Tsarnaev, 26, was killed in a police shootout early Friday, while his younger brother Dzhokhar, 19, was captured later that day. Prosecutors say the brothers, ethnic Chechens who had been living in the United States for more than a decade, planted two bombs that exploded near the finish line of the marathon April 15, killing three people and wounding more than 200.
The sources said Tamerlan Tsarnaev's details were entered into TIDE, a database maintained by the National Counterterrorism Center, because the FBI spoke to him in 2011 while investigating a Russian tip-off that he had become a follower of radical Islamists.
The FBI found nothing to suggest he was an active threat, but all the same placed his name on the Terrorist Identities Datamart Environment list. The FBI has not said what it found out about Tsarnaev.
But the database, which holds more than half a million names, is only a repository of information on people who U.S. authorities see as known, suspected or potential terrorists from around the world.
Because of its huge size, U.S. investigators do not routinely monitor everyone registered there, said U.S. officials familiar with the database.

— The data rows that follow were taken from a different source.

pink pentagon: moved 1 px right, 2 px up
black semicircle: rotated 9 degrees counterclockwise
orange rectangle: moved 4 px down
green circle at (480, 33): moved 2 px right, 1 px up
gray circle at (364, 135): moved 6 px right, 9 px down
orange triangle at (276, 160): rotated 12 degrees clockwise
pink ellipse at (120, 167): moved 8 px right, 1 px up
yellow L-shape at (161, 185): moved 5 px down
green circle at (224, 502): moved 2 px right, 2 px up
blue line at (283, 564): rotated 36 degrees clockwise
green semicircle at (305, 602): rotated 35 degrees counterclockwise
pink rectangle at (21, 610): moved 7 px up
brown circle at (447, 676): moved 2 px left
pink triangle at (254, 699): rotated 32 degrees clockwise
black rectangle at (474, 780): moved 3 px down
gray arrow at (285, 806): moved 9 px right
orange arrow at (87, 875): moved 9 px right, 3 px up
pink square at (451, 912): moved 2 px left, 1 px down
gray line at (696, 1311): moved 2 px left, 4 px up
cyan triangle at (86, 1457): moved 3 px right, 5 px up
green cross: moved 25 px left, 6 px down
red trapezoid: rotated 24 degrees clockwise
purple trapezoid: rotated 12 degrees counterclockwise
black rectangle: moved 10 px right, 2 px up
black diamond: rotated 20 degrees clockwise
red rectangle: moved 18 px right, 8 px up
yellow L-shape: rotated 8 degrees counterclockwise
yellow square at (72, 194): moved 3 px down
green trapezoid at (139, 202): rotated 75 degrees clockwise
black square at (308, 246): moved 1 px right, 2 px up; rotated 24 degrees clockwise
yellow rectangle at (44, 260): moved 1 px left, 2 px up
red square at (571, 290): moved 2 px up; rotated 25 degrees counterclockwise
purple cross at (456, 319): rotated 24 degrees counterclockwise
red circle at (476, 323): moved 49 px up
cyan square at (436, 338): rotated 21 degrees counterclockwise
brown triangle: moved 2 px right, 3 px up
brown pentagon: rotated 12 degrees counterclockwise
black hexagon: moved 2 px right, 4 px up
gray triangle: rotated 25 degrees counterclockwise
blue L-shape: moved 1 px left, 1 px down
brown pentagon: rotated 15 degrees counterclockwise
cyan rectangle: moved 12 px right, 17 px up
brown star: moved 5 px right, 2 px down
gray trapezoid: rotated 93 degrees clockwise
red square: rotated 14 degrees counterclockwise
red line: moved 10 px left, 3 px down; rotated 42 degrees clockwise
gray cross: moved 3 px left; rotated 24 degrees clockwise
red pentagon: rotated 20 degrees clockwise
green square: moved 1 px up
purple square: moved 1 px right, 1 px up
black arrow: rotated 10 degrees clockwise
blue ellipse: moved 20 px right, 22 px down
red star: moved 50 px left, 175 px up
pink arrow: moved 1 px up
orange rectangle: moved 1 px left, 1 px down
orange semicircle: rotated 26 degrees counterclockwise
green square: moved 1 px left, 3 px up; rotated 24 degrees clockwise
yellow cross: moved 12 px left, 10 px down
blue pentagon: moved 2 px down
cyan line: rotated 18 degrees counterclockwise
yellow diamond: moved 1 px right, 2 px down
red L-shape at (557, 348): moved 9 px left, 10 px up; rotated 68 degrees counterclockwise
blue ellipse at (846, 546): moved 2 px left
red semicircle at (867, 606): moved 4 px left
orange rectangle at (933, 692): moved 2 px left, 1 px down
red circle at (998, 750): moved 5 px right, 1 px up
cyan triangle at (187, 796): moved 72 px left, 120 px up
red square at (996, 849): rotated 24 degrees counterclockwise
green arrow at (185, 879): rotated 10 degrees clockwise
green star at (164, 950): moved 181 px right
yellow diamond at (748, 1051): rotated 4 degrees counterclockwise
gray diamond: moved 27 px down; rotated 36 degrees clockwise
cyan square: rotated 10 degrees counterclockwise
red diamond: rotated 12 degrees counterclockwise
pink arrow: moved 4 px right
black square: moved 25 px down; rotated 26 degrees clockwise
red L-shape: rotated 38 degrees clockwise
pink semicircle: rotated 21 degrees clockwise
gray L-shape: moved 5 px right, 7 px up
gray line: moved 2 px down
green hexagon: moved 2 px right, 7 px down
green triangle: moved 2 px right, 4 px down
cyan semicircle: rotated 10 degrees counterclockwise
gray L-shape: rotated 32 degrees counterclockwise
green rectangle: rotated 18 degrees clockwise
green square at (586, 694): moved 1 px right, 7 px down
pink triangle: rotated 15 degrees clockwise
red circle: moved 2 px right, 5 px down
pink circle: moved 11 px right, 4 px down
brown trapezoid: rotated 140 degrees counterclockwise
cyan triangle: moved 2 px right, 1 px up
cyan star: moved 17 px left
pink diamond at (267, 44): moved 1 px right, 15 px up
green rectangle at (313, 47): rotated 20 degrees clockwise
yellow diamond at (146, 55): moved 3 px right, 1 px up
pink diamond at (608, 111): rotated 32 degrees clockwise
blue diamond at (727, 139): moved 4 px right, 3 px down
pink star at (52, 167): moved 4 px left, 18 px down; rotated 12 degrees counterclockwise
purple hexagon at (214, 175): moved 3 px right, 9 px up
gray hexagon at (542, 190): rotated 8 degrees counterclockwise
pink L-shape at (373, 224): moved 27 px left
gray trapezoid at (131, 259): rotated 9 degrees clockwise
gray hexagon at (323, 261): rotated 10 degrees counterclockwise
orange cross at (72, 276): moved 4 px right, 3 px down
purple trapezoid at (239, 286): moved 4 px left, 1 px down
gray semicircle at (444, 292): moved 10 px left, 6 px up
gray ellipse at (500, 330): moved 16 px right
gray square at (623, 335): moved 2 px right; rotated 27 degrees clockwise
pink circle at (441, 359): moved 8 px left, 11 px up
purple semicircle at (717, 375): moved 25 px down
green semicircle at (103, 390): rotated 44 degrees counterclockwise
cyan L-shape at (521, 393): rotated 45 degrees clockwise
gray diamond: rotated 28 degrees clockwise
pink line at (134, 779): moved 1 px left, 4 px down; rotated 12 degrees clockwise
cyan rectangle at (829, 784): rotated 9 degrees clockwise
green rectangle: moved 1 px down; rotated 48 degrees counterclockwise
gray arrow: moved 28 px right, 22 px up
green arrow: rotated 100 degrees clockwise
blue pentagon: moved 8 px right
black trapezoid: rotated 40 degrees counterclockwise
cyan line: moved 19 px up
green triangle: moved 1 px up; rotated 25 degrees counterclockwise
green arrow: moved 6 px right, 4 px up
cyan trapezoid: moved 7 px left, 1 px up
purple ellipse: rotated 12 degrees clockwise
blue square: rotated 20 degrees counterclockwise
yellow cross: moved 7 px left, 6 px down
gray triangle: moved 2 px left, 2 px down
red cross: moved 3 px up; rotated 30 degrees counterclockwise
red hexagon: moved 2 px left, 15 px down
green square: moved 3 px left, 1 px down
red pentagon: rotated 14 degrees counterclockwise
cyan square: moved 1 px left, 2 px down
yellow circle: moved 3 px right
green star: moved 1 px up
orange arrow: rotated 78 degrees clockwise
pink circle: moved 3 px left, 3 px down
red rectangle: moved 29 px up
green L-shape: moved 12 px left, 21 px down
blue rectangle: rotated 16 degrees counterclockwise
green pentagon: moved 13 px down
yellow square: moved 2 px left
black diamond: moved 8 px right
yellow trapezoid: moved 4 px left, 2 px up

As of 2008, TIDE contained more than 540,000 names, although they represented about 450,000 actual people, because some of the entries are aliases or different name spellings for the same person. Fewer than 5 percent of the TIDE entries were U.S. citizens or legal residents, according to a description of the database on the NCTC website.
TIDE and other databases
The TIDE database is one of many federal security databases set up after the Sept. 11, 2001, attacks. The database system has been criticized in the past for being too cumbersome, especially in light of an attempted attack on a plane in 2009. Intelligence and security agencies acknowledged in Congress that they had missed clues to the Detroit underwear bomber Umar Farouk Abdulmutallab. Officials said after the incident that he had been listed in the TIDE database.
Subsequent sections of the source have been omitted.